- **EXERCISE**
Output the listing below verbatim, but drop the images.

- **DATA RECORDS**
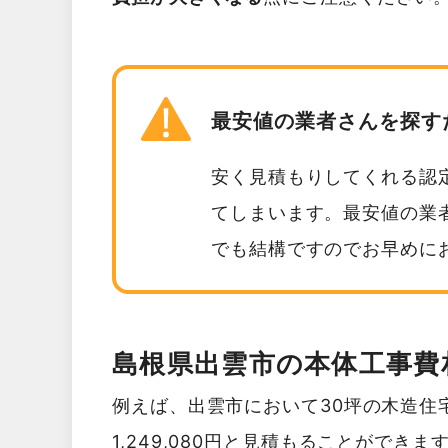
最安値の業者さんを探す
安く見積もりしてくれる認
てしまいます。最安値の業
でも結構ですのでお早めに
島根県出雲市の本体工事費
例えば、出雲市において30坪の木造住
1,249,080円と見積もることができま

- **EXERCISE OUTPUT**
最安値の業者さんを探す
安く見積もりしてくれる認
てしまいます。最安値の業
でも結構ですのでお早めに
島根県出雲市の本体工事費
例えば、出雲市において30坪の木造住
1,249,080円と見積もることができま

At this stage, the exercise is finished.